White sand beaches line the shores of Costa Rica, and crystal clear waters make it a kayaker’s dream to see underneath the water as they glide by. In addition, they have one of the most well-developed conservation programs in the world, with over 25% of the country being protected. With green turtles swimming alongside you and colorful Quetzals soaring above you, there’ll be no shortage of viewing the wildlife in Belize either. Head down south December through April.
Glide through limestone passages and water-filled caves in beautiful Southeast Asia. Have lunch on a white sanded beach, then hop to another island for more exploring. From Vietnam to Cambodia, this region of the world is full of calm waters perfect for first-time kayakers and sea life, like leopard sharks, morays, mantas, and whale sharks. November through April will offer the best weather.
Planning Your Trip
What to Look For In a Kayaking Trip
When you're first looking for a kayaking tour, see what the skill level required is. If you're not comfortable with windy, wavy conditions in the ocean, stick to kayaking trips on calmer bodies of water like lakes, harbors, and bays.
Also decide how long you want to be on the trip for. If you're not big into camping, a kayaking trip over a week in duration isn't going to be the best choice for you. It’s also important to pay close attention to what gear is provided. Providing your own will cost more. Also see if the kayaking tour has a limit on participants, and what ages the trip caters towards. You’ll want to be sure you’re choosing the best experience for your needs.

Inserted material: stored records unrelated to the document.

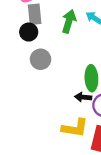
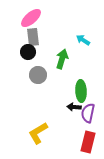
green arrow: (69, 21) -> (62, 59), moved
yellow L-shape: (75, 128) -> (38, 133), moved, turned 140

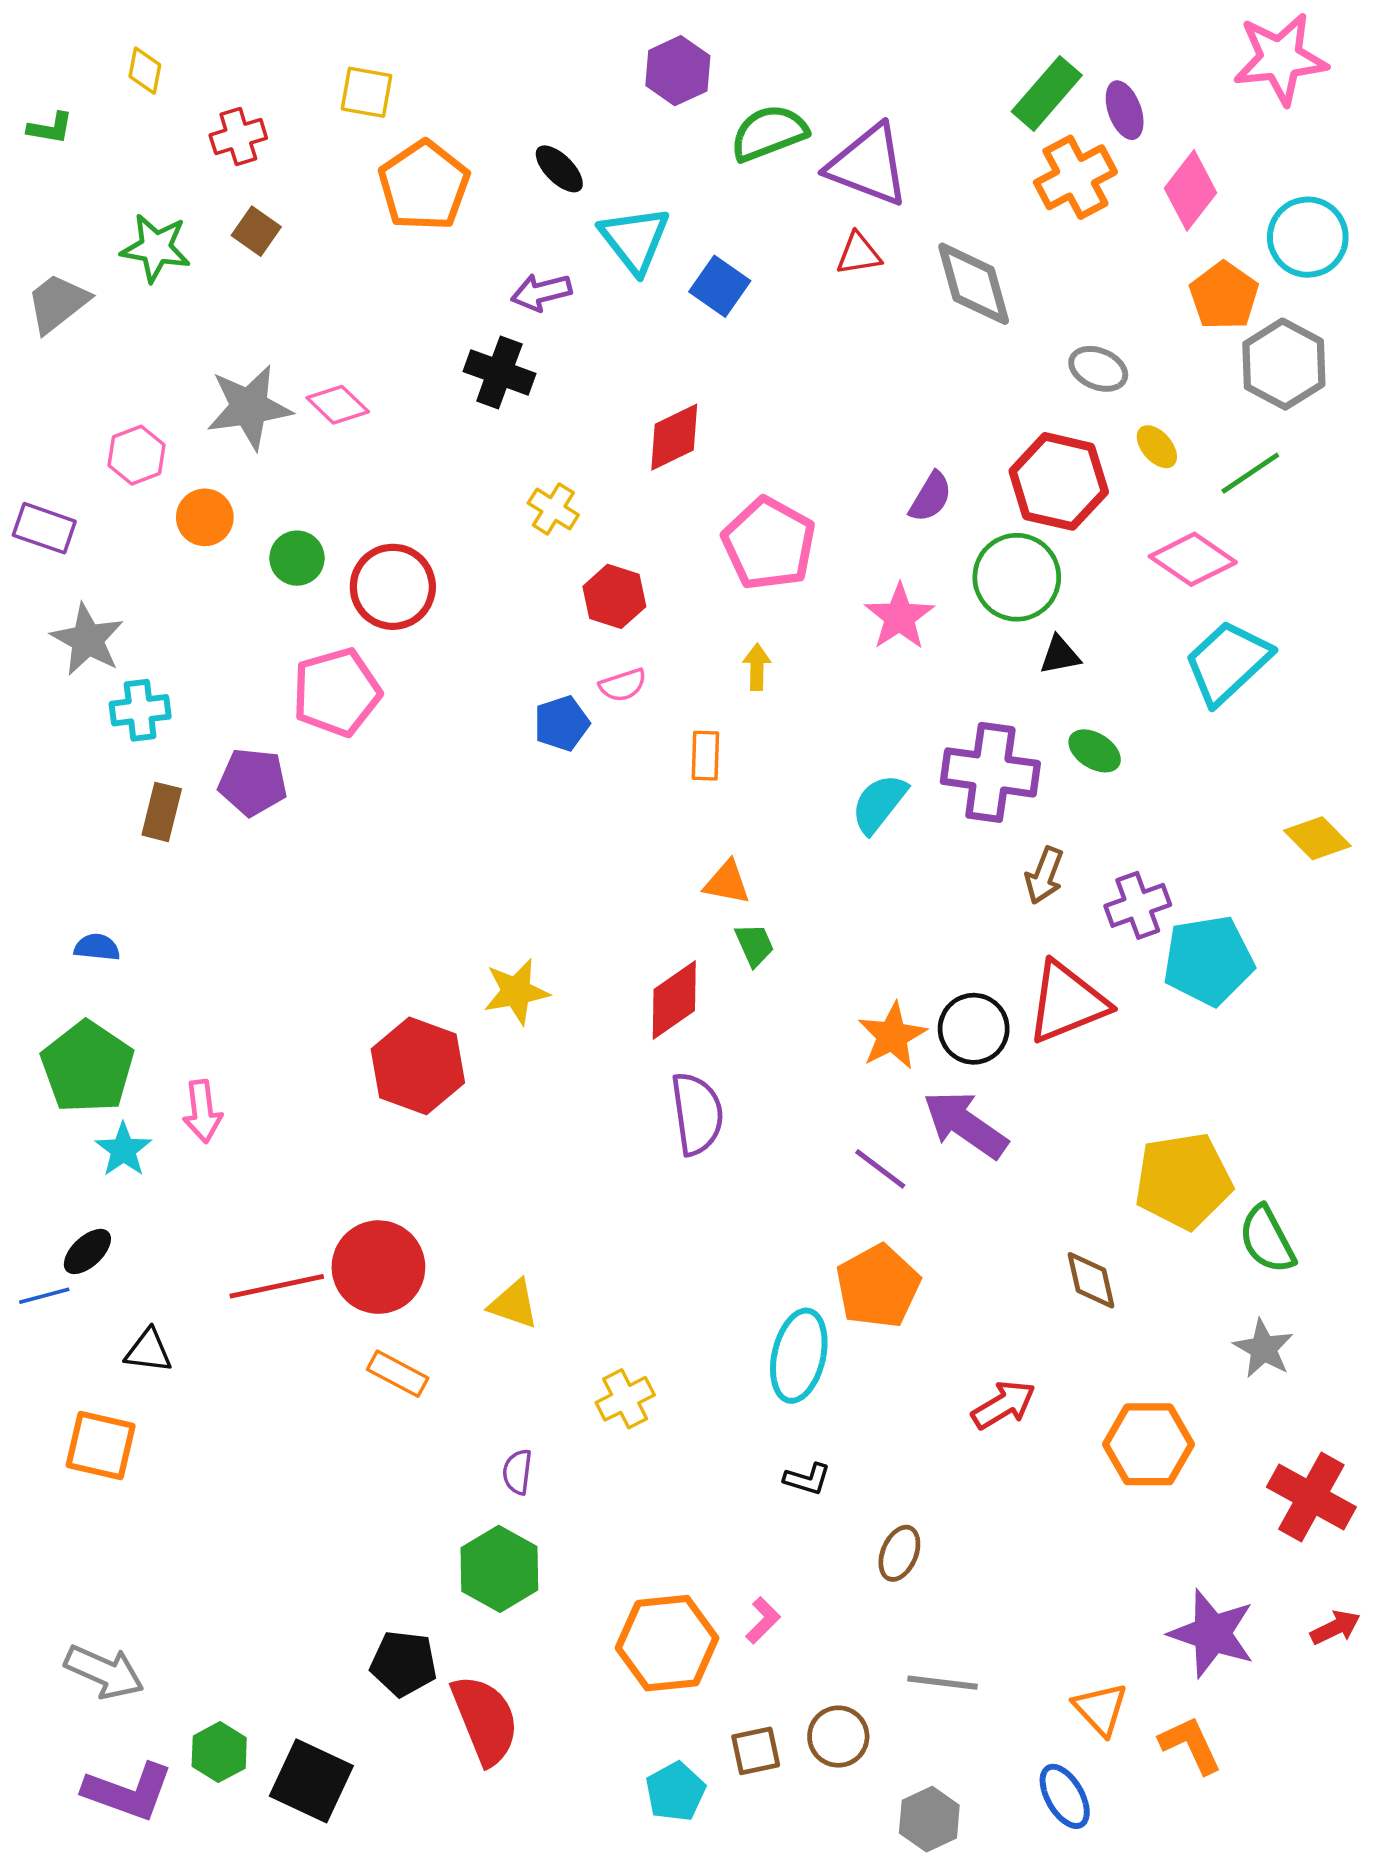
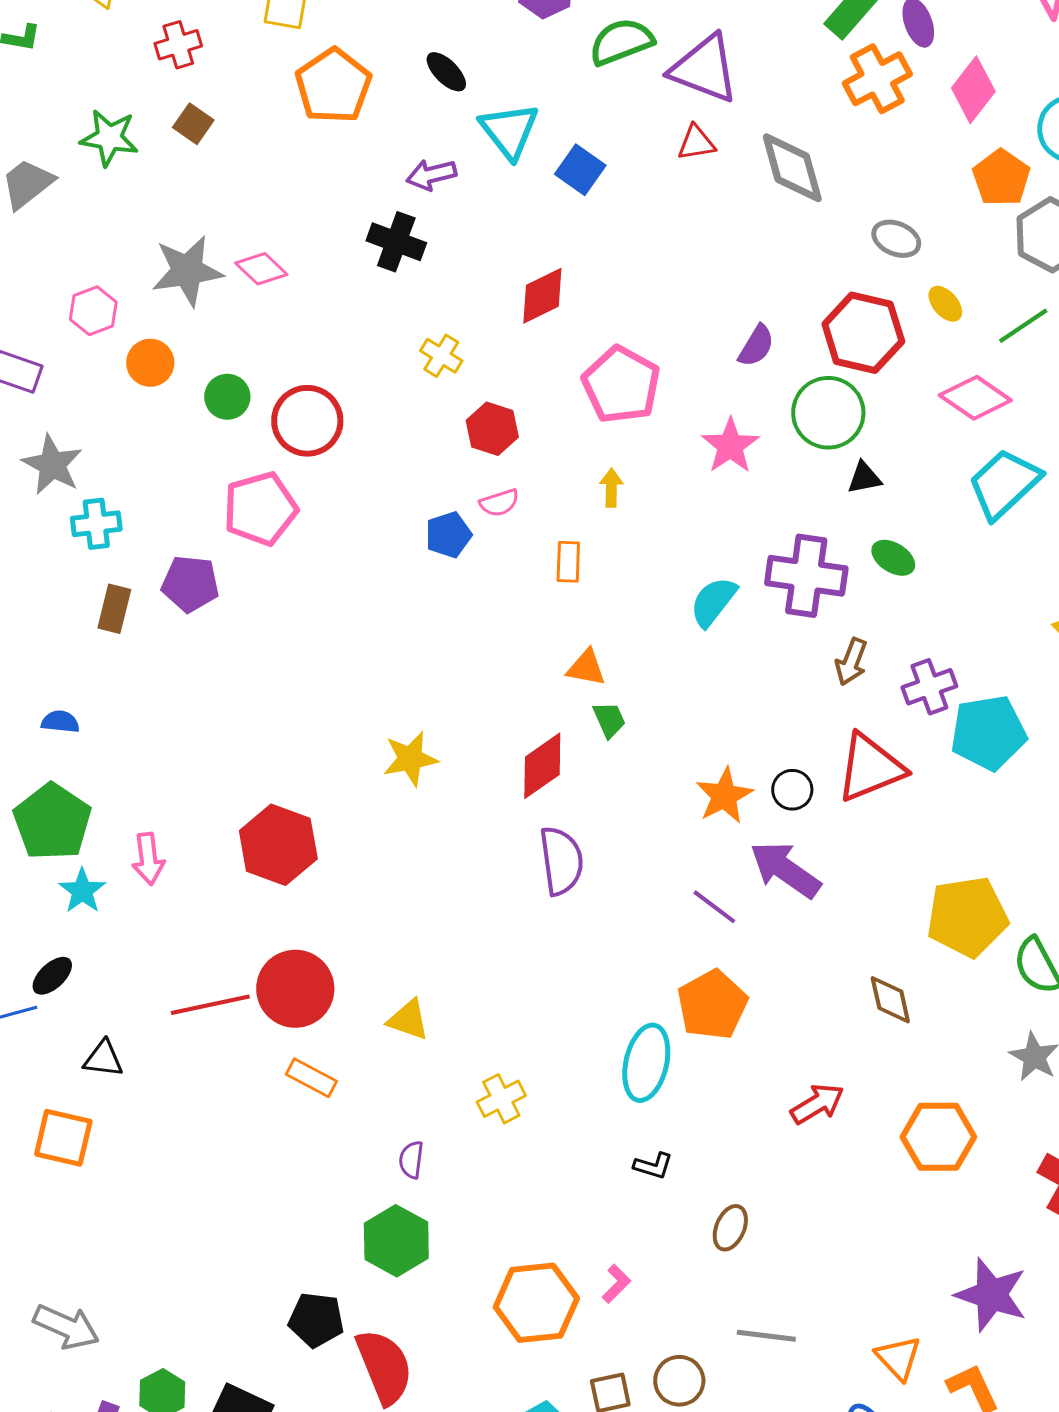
black circle: (974, 1029) -> (792, 790), size x0.7
red hexagon: (418, 1066) -> (278, 845), moved

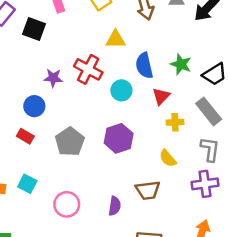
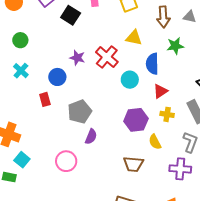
green star: (181, 64) -> (175, 46), moved, turned 30
red rectangle: (25, 136) -> (45, 99), turned 32
purple hexagon: (119, 138) -> (136, 120), moved
cyan square: (27, 184) -> (22, 160), moved
purple semicircle: (115, 206) -> (91, 137), moved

Average Kayaking Tour Cost & Length
You can take a kayak out for either just the day or for an extended period of time. Lake kayaking trips are typically a week or less depending on the size of the trip. For sea kayaking trips, they can be a few weeks at a time depending on how big the area is that you're exploring. The cost varies by provider, but expect to pay between $2,000-5,000 a week.
Packing Tips & Gear Rental
Check with the kayaking tour company to see what gear they'll provide. At the minimum, you'll need a kayak, skirt to go around it if you're going in the ocean, and a paddle. If you'll be camping, invest in waterproof bags to pack your tent, camping gear, clean clothes, toiletries, and food for the trip. Wear clothes that aren't cotton so they'll dry quickly when you get wet, and shoes that can also dry fast for when you get into and out of the water.
While there aren’t any qualifications required to participate in a kayaking tour, you’ll be sore if you’re not used to the muscles required. Spend time in the weeks leading up to your trip to build extra arm strength.
Reading about your destination beforehand will help you identify the flora and fauna that will accompany you on your journey, plus provide extra context about the region.
Qualifications & Training
You don't need special training to use a kayak, but speak up if you need a review on how to use it or any questions you may have about how to kayak or use the gear properly. Your kayaking tour guide will likely give a demo and brief instruction anyway, regardless of level.
Kayaking is a relatively low-risk activity, but there are a few factors to keep in mind. First, wear appropriate clothing for the climate. This will save you from either hypothermia or heat exhaustion. Be careful when paddling through hanging branches to avoid cuts or hurting someone behind you. There is also risk of tipping over due to undercuts. As long as you come prepared and listen closely to your kayaking tour guide’s instructions, you’ll be in good shape.
It's important to know what to do should your kayak roll over, and how to get back in it. Always wear a life jacket, even if you're going in a calm lake. Emergencies can happen and life jackets are the easiest way to stay afloat in that situation.
Always wear sunscreen and use a hat to protect against the sun, even in cooler temperatures. Avoid wearing anything around your neck, such as a necklace or lanyard, as it could get caught.